Fiziksel ve Psikolojik Etkileri

Hızlı kilo kaybının vücutta kas kütlesi ve su kaybına yol açtığını belirten Dr. Arslan, bu durumun bazal metabolizma hızının düşmesine neden olduğunu ifade etti. Arslan, “Düşük kalorili diyetler metabolizma hızını azaltmakta ve elektrolit kayıplarına sebep olabilmektedir. Bunun sonucunda kalp atışlarında bozukluklar gelişebilir; kadınlarda ise adet döngüsünün durması gibi problemlerle karşılaşılabilir. Bu tür durumlar osteoporoza ve kemik yoğunluğunun azalmasına yol açmaktadır” şeklinde konuştu.

Psikolojik Boyut ve Riskler

Dr. Arslan, anoreksiya nervozanın bedensel algıda bozulma ve aşırı düşük kalorili beslenme ile karakterize edilen bir psikiyatrik hastalık olduğunu belirtti. Bu hastalığın fiziksel belirtilerinin yanı sıra, depresyon ve anksiyete gibi psikolojik durumlara da yol açabileceğini kaydetti. Ayrıca, beden kitle indeksinin 17’nin altına düştüğü durumların hastalığın başlangıcı olarak değerlendirildiğini, 15’in altındaki değerlerin ise ciddi bir aşamayı temsil ettiğini açıkladı.

Yeme Davranışlarındaki Tekerrürler

Anoreksiya nervoza hastalarının yemekle ilgili takıntılı davranışlar geliştirdiklerinin altını çizen Dr.

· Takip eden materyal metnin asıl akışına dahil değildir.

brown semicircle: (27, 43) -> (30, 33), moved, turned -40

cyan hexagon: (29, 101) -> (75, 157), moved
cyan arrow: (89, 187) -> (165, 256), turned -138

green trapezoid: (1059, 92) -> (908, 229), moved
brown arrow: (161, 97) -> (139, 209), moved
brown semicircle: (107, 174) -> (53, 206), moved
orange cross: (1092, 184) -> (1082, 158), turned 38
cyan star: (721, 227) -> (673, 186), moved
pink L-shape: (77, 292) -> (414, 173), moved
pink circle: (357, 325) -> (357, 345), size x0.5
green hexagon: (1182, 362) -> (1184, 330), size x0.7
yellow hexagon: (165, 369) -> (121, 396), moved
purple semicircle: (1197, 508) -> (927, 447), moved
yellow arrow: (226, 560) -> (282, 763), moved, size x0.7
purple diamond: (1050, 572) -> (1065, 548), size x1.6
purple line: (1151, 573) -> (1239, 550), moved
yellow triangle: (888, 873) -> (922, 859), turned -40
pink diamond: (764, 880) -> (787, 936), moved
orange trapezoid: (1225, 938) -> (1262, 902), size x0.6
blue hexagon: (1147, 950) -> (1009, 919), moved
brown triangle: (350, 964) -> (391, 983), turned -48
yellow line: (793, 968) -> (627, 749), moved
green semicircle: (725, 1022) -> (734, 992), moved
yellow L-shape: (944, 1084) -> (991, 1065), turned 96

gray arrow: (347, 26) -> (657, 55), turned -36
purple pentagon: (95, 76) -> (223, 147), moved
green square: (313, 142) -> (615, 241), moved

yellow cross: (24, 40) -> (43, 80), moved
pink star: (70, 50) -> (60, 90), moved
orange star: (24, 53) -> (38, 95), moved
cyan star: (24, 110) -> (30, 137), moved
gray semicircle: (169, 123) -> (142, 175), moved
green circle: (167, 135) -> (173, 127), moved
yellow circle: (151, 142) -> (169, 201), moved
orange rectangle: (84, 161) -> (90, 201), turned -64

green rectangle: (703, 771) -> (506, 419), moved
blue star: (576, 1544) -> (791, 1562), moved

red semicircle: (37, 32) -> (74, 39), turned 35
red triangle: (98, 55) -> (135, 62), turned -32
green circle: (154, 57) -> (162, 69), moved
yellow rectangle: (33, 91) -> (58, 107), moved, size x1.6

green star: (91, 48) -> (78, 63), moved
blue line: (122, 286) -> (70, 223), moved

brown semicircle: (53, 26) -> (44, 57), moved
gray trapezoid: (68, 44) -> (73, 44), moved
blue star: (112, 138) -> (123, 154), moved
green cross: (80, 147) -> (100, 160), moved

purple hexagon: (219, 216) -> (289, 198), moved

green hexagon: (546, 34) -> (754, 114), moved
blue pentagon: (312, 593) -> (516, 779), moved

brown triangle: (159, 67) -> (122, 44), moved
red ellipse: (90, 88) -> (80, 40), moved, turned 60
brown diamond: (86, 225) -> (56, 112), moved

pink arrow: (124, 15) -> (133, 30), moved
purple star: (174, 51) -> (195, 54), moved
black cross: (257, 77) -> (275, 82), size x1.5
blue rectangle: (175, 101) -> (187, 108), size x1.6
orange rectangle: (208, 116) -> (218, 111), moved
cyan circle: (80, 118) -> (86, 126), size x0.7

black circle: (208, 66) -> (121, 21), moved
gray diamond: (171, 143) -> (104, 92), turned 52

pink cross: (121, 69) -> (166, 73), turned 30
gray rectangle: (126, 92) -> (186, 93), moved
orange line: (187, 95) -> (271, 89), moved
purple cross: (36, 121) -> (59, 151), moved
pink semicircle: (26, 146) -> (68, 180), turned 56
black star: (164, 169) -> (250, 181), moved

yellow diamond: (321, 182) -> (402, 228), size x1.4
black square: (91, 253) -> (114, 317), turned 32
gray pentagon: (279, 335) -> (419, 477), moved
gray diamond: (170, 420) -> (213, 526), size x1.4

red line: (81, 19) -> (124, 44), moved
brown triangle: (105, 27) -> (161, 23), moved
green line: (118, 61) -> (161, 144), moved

Arslan, “Bu bireyler yemek pişirme konusunda oldukça ilgiliyken, kendilerinin yedikleri besinlerden kaçınabilmektedir. Genelde yavaş yemek yeme, sayarak çiğneme gibi alışkanlıklar geliştirebiliyorlar. Başlangıçta çok düşük kalorili ve yüksek su oranına sahip sebze ve meyve tüketme eğilimindeler. Bir süre sonra açlık hissinden dahi memnun olduklarını ifade edebiliyorlar” sözlerini kullandı.

Müdahalenin Önemi ve Tedavi Süreci

Anoreksiya nervozanın yalnızca bir yeme bozukluğu değil, karmaşık bir psikiyatrik rahatsızlık olduğunu belirten Dr. Arslan, multidisipliner bir tedavi yaklaşımının gerekliliğini vurguladı. Psikiyatrist, psikolog, diyetisyen ve dahiliye uzmanlarının iş birliği ile tedavi sürecinin yürütülmesi gerektiğini belirten Arslan, belirtilerin başlangıç evresinde, yani beden kitle indeksinin 17 olduğu durumlarda müdahale edilmesi gerektiğini söyledi. İlerleyen aşamalarda ise hastaneye yatış ve klinik takip gerekebileceğini ifade etti.

Erken Tanı ve Tedavinin Önemi

Son dönemlerde sosyal medya ve akran baskısının etkisiyle özellikle ergen kızlarda anoreksiya nervozanın daha yaygın görüldüğünü aktaran Dr. Arslan, tüm bireylerin risk altında olduğunu belirtti. Uzun vadeli açlığın kalp, böbrek ve beyin gibi hayati organlarda geri dönüşü olmayan hasarlara yol açabileceğini belirten Arslan, “Bu nedenle hastalığın erken belirtilerine dikkat etmek ve doğru tedavi yöntemlerini uygulamak son derece önemlidir” diyerek sözlerini sonlandırdı.